I’m not up on the details of this stuff, but it’s completely ancillary to my point, which is exactly the same whether he meant anthem or flag.

While I totally understand the impulse, this seems like a deeply uncharitable way to characterize things in order to make Kap’s actions appear selfish, venal, and petty.
Isn’t is just as reasonable to say that Kap “knowingly risked losing an NFL career over what he considered to be a greater cause, and then brought a lawsuit when it became apparent to him that he was being illegally conspired against?” I mean, just in the interest of balancing the rhetoric? Or is is important to the argument that Kap appear selfish, venal, and petty?

If we must quibble, and it appears we must, I do not recall his ever having been accused of not showing respect for the anthem, only for the flag, and, by corollary, the military

Then why did you bring it up?

And why *not *discuss what he actually meant, and if it’s a real problem we need to fix, instead of looking to avoid it and denigrate him personally?

I’ve never been an unarmed black man shot by the police, so therefore it doesn’t happen.

Another poster was attempting to distinguish between the symbol and what it represented, so this became a minor focus and I commented on which symbol was being discussed. But it makes no difference to my point which symbol it was. The issue is whether the distinction between the symbol and what that symbol represents is a valid one in this context. (It’s not.)

I think your interpretation of my post was “deeply uncharitable”. (Though I too “understand the impulse”.)

I don’t see anything that necessarily makes him “selfish, venal, and petty”. Only that he apparently did not foresee himself making any big sacrifices or was prepared to accept any. He was doing something which would possibly help the cause he was promoting, but the impact on himself was likely to be neutral-to-positive. Not remotely comparable to a guy like Tillman, who definitely knew he was making a major sacrifice.

You’re still focusing exclusively on the messenger, not the message. Why?

Try to follow the discussion.

Kaep did donate a million bucks to charity in support of his cause – that seems like a pretty large sacrifice for someone without a job to make. And this was long before he got this gig with Nike.

I disagree. The important issue is what the symbol represents.

To many, it represents the right and responsibility to protest the government; to others, the proposition that all men are created equal; and to still others, the need to promote the general welfare, and secure the blessings of liberty.

Those are all serious issues, and should be the topic of conversation, not how good a quarter back one respectful protestor was.

Try not to divert it. If you can.

Possible.
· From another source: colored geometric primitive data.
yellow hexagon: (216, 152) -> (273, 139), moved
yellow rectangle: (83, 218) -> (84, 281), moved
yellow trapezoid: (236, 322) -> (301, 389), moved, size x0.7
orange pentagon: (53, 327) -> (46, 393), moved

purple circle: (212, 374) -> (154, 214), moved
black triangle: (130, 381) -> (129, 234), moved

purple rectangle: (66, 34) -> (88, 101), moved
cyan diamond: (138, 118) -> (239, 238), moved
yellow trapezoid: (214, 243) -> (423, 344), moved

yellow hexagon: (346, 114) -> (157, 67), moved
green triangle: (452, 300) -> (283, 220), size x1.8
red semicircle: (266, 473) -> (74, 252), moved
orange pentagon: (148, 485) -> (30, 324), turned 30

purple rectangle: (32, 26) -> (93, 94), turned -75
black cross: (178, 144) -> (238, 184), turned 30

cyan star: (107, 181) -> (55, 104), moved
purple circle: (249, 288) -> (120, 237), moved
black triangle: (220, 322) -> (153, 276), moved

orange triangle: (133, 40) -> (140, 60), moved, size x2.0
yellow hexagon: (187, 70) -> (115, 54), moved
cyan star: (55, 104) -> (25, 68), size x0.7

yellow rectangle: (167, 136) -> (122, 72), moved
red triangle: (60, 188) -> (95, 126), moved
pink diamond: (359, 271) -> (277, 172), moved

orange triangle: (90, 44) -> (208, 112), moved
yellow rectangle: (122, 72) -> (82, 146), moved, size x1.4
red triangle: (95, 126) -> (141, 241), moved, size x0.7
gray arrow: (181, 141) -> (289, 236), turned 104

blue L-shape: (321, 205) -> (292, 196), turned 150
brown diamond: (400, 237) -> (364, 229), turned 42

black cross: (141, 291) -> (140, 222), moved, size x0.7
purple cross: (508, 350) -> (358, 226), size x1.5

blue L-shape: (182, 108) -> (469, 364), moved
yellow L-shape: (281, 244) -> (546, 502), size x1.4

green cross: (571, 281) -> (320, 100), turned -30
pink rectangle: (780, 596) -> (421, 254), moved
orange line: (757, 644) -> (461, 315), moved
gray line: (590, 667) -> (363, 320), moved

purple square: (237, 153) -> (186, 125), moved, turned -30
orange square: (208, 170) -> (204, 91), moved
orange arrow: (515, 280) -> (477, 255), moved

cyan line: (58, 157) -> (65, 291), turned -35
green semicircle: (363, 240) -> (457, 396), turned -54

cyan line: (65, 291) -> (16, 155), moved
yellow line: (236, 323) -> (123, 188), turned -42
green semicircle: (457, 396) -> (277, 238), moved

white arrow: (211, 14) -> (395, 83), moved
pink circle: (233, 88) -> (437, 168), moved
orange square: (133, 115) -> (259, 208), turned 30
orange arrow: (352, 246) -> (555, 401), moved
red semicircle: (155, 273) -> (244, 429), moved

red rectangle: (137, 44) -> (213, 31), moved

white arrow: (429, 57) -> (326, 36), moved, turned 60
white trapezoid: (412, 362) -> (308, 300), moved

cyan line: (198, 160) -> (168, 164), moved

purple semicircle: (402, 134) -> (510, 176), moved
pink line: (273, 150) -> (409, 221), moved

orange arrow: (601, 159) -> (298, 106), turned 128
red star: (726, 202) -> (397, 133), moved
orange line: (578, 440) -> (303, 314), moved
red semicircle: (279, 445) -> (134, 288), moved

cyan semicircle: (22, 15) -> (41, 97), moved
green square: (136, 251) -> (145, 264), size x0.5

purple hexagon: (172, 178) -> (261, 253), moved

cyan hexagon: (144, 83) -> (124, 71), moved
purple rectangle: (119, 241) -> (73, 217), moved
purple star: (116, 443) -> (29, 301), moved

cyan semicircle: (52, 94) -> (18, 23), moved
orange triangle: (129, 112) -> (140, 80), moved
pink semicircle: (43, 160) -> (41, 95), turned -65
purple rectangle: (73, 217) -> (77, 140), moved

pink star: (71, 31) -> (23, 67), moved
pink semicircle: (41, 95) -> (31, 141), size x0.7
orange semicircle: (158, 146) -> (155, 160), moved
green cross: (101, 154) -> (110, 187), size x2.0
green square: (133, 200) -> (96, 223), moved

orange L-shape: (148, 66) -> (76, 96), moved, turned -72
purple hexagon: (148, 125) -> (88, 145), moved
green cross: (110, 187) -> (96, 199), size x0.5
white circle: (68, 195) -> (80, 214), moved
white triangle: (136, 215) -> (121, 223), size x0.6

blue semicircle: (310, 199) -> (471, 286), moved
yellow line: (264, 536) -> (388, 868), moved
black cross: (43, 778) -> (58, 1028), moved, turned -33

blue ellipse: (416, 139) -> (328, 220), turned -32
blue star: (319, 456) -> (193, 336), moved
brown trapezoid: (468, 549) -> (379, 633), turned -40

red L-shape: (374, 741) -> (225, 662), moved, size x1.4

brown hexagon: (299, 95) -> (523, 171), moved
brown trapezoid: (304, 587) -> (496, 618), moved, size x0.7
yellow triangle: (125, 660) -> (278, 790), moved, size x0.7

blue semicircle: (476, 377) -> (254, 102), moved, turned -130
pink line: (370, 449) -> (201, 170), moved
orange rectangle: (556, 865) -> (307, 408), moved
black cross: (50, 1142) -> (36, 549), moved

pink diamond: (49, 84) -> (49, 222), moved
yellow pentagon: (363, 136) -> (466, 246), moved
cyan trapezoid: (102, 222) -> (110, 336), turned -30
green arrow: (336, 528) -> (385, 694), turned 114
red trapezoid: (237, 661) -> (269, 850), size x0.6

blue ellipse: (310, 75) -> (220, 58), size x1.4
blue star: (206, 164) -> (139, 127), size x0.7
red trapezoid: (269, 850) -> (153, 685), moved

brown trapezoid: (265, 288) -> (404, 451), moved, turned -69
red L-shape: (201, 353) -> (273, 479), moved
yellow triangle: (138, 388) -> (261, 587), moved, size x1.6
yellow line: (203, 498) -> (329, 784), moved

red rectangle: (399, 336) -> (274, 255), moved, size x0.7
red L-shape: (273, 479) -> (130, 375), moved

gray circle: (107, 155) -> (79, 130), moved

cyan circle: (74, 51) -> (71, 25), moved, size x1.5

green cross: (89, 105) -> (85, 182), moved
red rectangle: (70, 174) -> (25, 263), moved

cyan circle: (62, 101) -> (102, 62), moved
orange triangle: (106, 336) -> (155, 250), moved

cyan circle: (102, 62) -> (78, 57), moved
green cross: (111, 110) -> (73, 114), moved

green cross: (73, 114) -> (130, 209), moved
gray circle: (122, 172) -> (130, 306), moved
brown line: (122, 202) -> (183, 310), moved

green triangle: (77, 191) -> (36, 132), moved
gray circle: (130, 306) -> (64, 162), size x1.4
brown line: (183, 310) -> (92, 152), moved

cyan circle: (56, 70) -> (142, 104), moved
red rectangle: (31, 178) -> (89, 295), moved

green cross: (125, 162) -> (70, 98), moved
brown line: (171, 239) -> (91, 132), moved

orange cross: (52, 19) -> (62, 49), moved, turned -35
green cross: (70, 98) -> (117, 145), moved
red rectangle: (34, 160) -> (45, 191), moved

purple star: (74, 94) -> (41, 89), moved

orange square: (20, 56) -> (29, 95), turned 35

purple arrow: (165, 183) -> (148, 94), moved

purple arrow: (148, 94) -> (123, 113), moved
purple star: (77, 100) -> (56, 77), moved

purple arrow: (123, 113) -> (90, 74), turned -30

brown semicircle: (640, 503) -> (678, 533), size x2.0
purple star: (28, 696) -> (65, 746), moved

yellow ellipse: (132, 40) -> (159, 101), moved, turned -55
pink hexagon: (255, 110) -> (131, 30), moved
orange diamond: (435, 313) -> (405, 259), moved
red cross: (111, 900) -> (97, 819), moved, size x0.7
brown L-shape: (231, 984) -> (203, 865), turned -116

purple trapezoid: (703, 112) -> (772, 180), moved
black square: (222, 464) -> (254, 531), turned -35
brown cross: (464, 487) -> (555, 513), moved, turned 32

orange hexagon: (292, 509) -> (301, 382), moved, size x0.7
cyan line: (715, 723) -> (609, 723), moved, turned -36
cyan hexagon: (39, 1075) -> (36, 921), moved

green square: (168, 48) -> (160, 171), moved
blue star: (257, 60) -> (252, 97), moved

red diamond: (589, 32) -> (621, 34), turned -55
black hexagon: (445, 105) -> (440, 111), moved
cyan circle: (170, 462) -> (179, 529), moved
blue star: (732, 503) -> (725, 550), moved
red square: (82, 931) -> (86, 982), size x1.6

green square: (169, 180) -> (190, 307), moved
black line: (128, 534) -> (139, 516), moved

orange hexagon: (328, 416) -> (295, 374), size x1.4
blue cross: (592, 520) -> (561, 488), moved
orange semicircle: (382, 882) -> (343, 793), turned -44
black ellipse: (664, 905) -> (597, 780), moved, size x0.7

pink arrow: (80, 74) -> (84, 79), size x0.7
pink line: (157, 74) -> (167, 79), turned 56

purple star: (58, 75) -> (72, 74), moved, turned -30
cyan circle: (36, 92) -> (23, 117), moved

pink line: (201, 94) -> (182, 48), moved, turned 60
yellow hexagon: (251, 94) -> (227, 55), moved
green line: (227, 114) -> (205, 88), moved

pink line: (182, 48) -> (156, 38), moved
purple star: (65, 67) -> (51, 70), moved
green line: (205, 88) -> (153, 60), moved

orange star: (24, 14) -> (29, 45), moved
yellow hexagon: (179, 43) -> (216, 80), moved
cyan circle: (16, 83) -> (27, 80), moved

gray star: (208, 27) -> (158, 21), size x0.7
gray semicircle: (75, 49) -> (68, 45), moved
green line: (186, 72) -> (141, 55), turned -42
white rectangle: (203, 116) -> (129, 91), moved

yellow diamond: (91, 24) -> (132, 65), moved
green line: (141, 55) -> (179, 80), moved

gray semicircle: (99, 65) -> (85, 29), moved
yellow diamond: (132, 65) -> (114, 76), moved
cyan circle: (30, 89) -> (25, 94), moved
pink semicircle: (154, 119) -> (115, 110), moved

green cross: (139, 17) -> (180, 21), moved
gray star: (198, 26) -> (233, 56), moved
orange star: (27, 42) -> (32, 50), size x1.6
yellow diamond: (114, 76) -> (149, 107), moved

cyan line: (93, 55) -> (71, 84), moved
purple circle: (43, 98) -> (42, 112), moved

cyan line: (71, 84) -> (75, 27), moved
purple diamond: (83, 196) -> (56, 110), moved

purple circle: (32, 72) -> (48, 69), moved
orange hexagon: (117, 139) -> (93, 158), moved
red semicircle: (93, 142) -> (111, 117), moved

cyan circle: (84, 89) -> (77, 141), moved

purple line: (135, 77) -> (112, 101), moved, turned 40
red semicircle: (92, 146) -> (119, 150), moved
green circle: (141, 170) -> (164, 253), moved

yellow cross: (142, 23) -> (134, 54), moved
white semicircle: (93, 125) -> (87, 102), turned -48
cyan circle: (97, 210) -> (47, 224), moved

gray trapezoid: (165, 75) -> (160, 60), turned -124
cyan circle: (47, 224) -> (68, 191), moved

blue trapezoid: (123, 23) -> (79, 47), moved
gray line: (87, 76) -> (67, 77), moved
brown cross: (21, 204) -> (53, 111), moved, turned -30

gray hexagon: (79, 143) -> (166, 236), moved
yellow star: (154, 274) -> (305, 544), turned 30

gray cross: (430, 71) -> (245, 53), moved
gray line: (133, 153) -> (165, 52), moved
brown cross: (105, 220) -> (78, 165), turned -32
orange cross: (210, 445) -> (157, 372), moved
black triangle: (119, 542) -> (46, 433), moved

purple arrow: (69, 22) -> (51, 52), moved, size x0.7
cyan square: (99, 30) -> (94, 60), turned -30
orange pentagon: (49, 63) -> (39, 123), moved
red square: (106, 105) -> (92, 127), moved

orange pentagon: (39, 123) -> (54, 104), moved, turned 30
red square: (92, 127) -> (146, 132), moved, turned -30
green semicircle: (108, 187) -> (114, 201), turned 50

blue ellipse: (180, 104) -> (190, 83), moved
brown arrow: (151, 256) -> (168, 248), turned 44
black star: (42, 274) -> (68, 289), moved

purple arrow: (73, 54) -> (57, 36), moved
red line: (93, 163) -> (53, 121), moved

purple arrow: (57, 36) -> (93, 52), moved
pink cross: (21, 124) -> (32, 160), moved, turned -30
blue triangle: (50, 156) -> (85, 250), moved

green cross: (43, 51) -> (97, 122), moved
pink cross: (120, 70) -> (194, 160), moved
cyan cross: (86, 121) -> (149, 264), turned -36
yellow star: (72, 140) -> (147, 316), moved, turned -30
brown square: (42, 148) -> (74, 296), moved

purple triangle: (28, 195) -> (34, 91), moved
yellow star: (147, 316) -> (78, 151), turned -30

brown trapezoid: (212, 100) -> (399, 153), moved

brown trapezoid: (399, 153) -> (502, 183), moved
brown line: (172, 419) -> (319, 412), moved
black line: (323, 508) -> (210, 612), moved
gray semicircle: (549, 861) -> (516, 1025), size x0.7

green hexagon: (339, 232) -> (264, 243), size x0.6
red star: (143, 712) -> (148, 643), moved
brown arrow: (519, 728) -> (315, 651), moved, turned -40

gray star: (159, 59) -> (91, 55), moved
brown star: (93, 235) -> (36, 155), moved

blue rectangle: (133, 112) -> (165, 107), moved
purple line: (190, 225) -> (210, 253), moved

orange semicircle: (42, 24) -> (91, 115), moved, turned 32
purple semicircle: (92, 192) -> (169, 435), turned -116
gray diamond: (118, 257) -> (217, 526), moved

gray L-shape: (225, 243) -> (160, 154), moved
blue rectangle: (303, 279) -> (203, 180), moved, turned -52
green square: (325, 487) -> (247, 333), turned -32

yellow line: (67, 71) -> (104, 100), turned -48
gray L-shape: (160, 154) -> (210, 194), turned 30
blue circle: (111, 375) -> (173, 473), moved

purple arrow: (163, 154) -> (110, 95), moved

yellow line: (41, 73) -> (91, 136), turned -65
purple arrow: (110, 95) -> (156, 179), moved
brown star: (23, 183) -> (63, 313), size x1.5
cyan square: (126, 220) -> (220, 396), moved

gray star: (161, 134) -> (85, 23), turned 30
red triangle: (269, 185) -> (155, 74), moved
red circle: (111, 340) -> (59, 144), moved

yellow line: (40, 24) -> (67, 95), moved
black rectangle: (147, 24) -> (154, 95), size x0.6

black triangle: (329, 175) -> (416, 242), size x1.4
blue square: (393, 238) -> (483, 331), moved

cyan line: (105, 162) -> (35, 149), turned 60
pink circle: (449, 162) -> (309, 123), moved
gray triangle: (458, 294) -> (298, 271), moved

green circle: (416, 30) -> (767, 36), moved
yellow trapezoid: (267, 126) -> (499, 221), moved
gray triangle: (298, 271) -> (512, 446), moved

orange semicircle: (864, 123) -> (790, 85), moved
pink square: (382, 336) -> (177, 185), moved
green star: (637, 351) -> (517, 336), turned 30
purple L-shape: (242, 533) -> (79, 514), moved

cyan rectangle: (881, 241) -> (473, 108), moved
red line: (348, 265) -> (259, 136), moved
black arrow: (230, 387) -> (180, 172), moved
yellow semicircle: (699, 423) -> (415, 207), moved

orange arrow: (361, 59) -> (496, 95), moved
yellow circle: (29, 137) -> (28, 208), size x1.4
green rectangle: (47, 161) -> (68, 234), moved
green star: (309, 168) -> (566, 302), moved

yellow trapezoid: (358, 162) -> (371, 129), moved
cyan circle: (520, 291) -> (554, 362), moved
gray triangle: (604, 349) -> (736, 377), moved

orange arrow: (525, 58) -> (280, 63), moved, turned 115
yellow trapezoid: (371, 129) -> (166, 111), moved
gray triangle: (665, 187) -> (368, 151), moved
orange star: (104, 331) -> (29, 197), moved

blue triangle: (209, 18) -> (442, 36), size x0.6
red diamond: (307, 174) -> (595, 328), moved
But that’s not what Nike is honoring him for.

But you said “Only that he apparently did not foresee himself making any big sacrifices or was prepared to accept any. He was doing something which would possibly help the cause he was promoting, but the impact on himself was likely to be neutral-to-positive.”

Donating a million bucks reasonably qualifies as a “big sacrifice”, and a negative “impact on himself” (financially, at least), even if it’s not as big as Tillman’s sacrifice.

I was talking about what he foresaw when he embarked on his protest campaign (which is what he symbolizes, to Nike and everyone else), not what he foresaw when he decided to donate a million bucks.

Unless you think his decision to donate so much was made on a whim, then he probably thought about it for a long time – he may have been prepared to make that sacrifice from the beginning. We can certainly say with hindsight “Kaepernick was prepared to make a large personal sacrifice in support of his cause”. That’s a part of what he symbolizes, at least to anyone who’s paying attention.

Hard to know. He might alternatively have been doubling down once he got an unanticipated adverse consequence football-wise, but conversely the protest movement got bigger than he anticipated, and he became mostly about the movement rather than the game.

Either way, it’s entirely reasonable to say that he was prepared to make a large sacrifice, since he did indeed make a large sacrifice. And not reasonable, IMO, to characterize him as you did, as someone unwilling to make a large sacrifice.